After posting an impressive rally on Monday through Wednesday, U.S. West Texas Intermediate crude oil futures are trading lower on Friday, putting the market in a position to finish lower for the week.
The primary catalyst behind the price action this week was U.S.-China trade relations. Optimism over the progress of the negotiations drove prices higher early in the week, but uncertainty over the timing of the signing of a trade deal encouraged long investors to book profits and trim positions late in the week.
Concerns over Trade Deal
On Thursday, China and the U.S. announced they would roll back tariffs. This temporarily raised the chances of a near-term deal, sending crude oil prices higher.

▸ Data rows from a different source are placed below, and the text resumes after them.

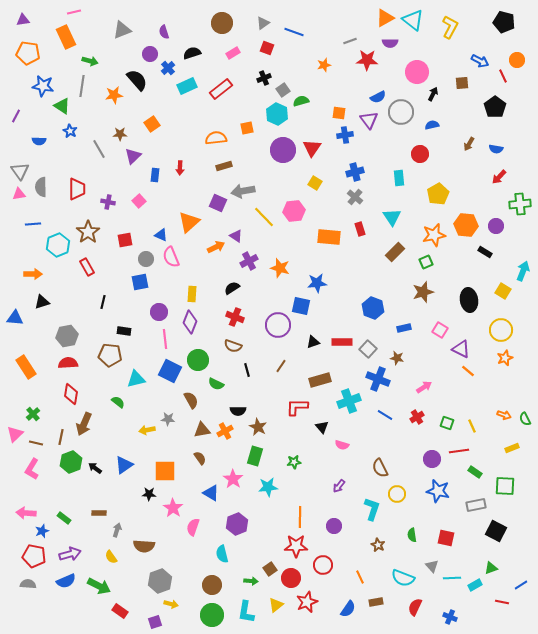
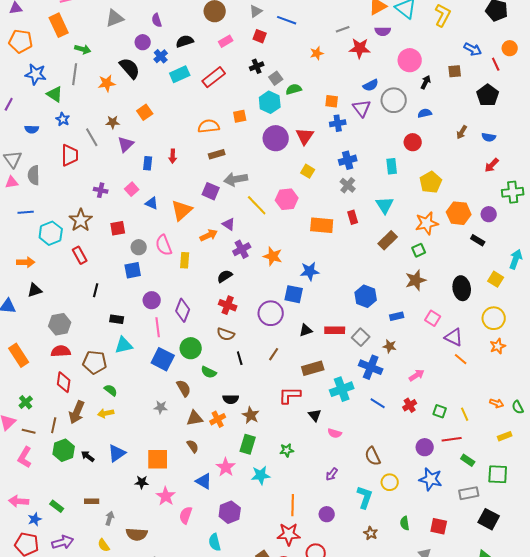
red trapezoid: (77, 189) -> (70, 155), moved
blue triangle: (161, 235) -> (152, 203), moved
yellow rectangle: (192, 294) -> (185, 260), moved
brown pentagon: (110, 355) -> (95, 362), moved
cyan triangle: (136, 379) -> (124, 345), moved
yellow arrow: (147, 430) -> (106, 413), moved

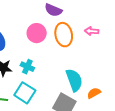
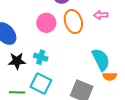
cyan semicircle: (74, 80) -> (101, 60), moved
orange semicircle: (94, 93) -> (110, 76), turned -144

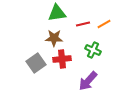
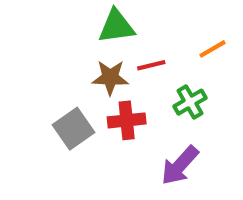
red line: (83, 24) -> (151, 65), moved
green cross: (93, 50) -> (190, 102), turned 35

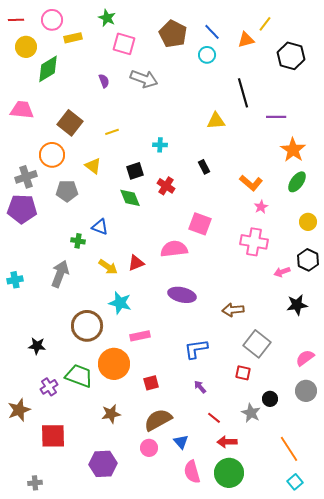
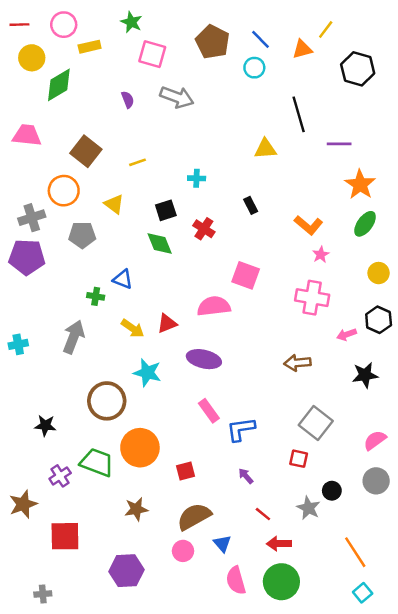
purple ellipse: (182, 295) -> (204, 359), moved
brown arrow: (233, 310) -> (297, 363), moved
pink rectangle: (140, 336) -> (209, 411), moved, turned 66

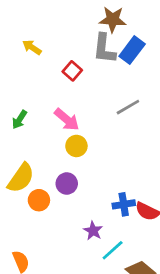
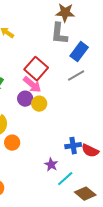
blue rectangle: (132, 50) -> (79, 52), moved
red square: (72, 71) -> (36, 69), moved, size x1.6
purple circle: (67, 184) -> (25, 99), moved

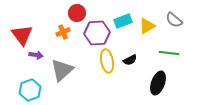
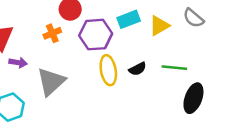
green line: (169, 53) -> (174, 68), moved
black ellipse: (158, 83) -> (193, 98), moved

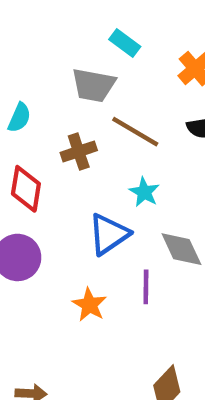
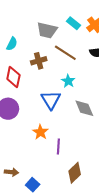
cyan rectangle: (125, 43) -> (73, 23), moved
blue triangle: (109, 234) -> (51, 100), turned -30
purple line: (146, 287) -> (58, 146), moved

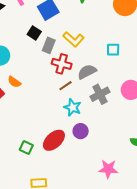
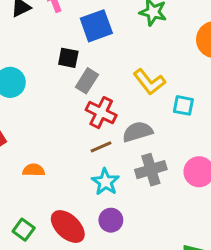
black square: (34, 33) -> (68, 58), turned -32
yellow L-shape: (74, 39) -> (149, 82), moved
orange semicircle: (14, 82) -> (34, 170), moved, turned 136
red ellipse: (54, 140) -> (68, 227), turned 75

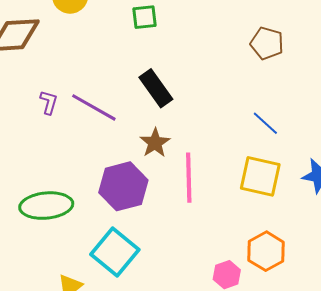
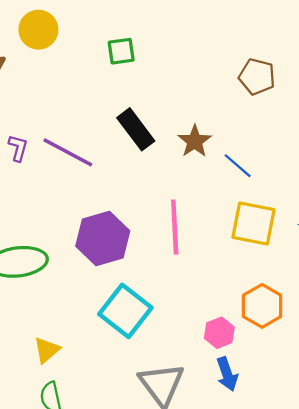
blue line: (265, 123) -> (238, 166), moved
brown star: (155, 143) -> (195, 141), moved
cyan square: (115, 252) -> (125, 311), moved

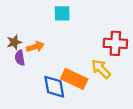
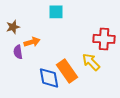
brown star: (14, 42) -> (13, 27), moved
orange rectangle: (74, 79) -> (67, 71), turned 30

However, that move didn’t last.
Furthermore, the decision to roll back tariffs is causing some problems with Trump administration hardliners who fear the U.S. may lose its leverage against China if it continues to make concessions.
WTI and Brent crude oil sold-off sharply on Wednesday after a report that a meeting between U.S. President Donald Trump and Chinese President Xi Jinping to sign an interim deal could be delayed until December as talks continue over terms and venue, a senior official of the Trump administration told Reuters on Wednesday.
It was still possible the “phase one” agreement aimed at ending a damaging trade war would not be reached, but a deal was more likely than not, the official said on condition of anonymity.